Ionized smoke detectors (using trace amounts of radioactive particles to detect smoke) were developed for use in 1951 but were too large and costly for even most commercial properties. It wasn’t until 1955 that compact, functional heat detectors began use in homes. Cost-effective, battery-powered smoke detectors were developed in 1965 by Duane Pearsall and Stanley Peterson, and by 1975 the devices were being mass-produced for consumer use. Battery-powered carbon monoxide detectors were developed en masse in the early 1990s, and the first combination smoke/carbon monoxide detectors hit the market in 1996.
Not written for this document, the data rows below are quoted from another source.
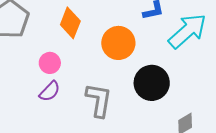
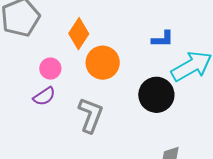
orange circle: (118, 43) -> (103, 63), moved
black circle: (152, 83) -> (156, 95), moved

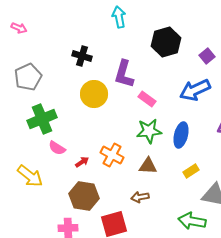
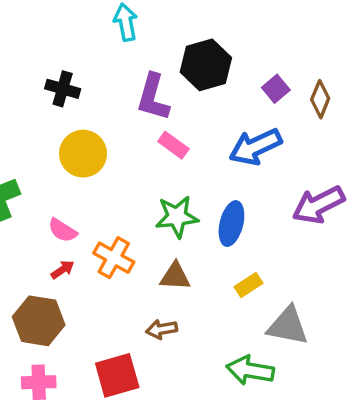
purple L-shape: (124, 74) -> (153, 97), moved
pink rectangle: (147, 99) -> (173, 145), moved
pink semicircle: (57, 148) -> (63, 230), moved
brown hexagon: (84, 196) -> (39, 321), moved

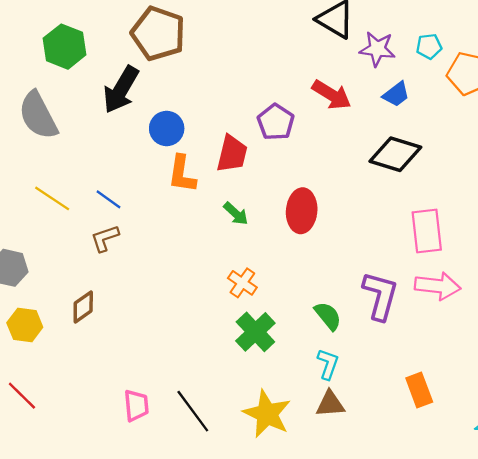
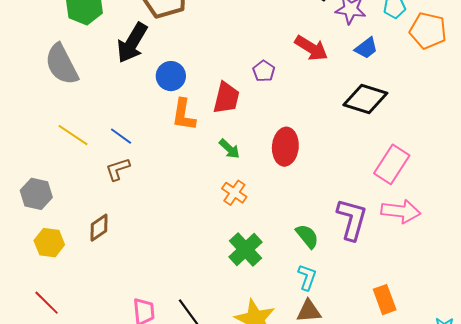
purple pentagon: (276, 122) -> (264, 71), size x0.7
pink rectangle: (427, 231) -> (392, 164), turned 39
orange cross: (242, 283) -> (234, 193), moved

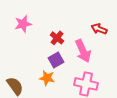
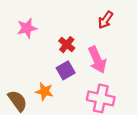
red arrow: (99, 29) -> (105, 20), moved, turned -77
orange star: (47, 78) -> (44, 91), moved

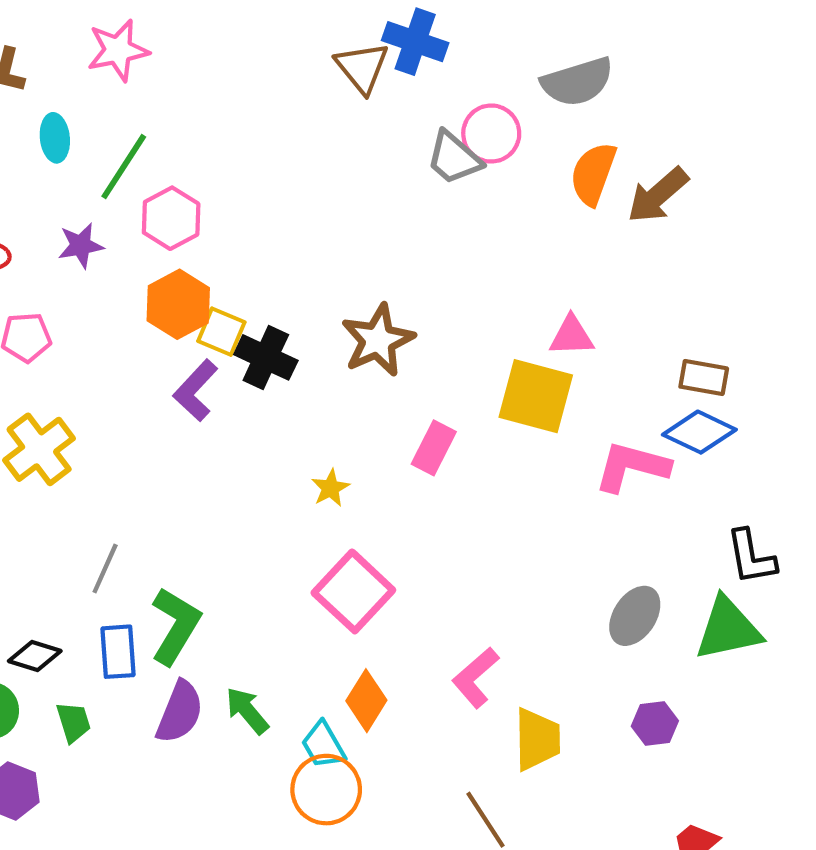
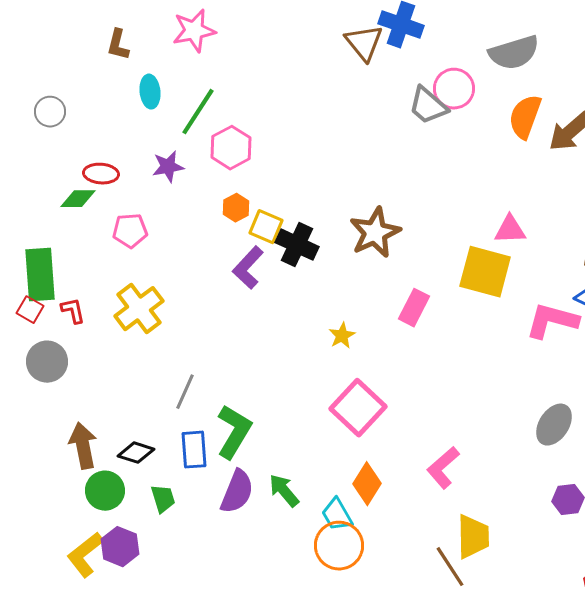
orange hexagon: (178, 304) -> (236, 208), size x0.6
yellow trapezoid: (537, 739) -> (473, 537), moved

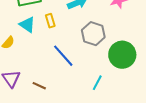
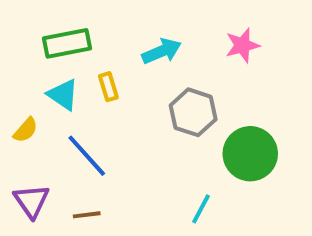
blue line: (63, 56) -> (87, 156), moved
brown line: (39, 86) -> (87, 215), turned -32

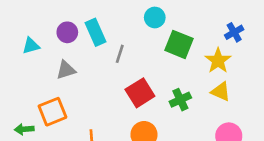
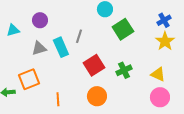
cyan rectangle: (96, 32) -> (61, 47), moved
green square: (179, 44) -> (123, 29), turned 35
yellow star: (218, 61) -> (165, 41), moved
yellow triangle: (221, 92) -> (158, 74), moved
For the first time in history, both businesses and homes were able to both locally alert occupants to a fire and send the signal to a monitored control panel. This period of time saw an emphasis on the development of central stations who could actually pinpoint specific locations and alarm signals, relaying that to appropriate dispatchers and fire departments. Firefighting tactics shifted dramatically from fighting declining fires to trying to douse flames in the development phase—before the fires could transform into the block-burning fires of yesteryear. Because of this dramatic shift, fire fatalities have steadily dropped over the course of the past fifty years.

The first modern fire alarms were developed in the 21st century. These fire alarms work without wires and use a range of different types of modern technologies such as cellular transmitters, private radio systems and digital communicator systems. This modern technology allows the fire alarm signal to be transmitted to the nearest fire department in a matter of seconds so that a fire fighting team can be dispatched.